◆ EXERCISE: For every record below, write out an exact copy.

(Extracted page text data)
_ _ _ _ _

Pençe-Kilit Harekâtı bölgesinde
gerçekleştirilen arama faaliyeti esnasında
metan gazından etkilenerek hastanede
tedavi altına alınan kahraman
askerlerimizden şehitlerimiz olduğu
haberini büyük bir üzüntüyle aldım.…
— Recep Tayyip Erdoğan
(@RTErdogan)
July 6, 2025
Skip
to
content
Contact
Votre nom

_ _ _ _ _

◆ REPLY TO THE EXERCISE:
Pençe-Kilit Harekâtı bölgesinde
gerçekleştirilen arama faaliyeti esnasında
metan gazından etkilenerek hastanede
tedavi altına alınan kahraman
askerlerimizden şehitlerimiz olduğu
haberini büyük bir üzüntüyle aldım.…
— Recep Tayyip Erdoğan
(@RTErdogan)
July 6, 2025
Skip
to
content
Contact
Votre nom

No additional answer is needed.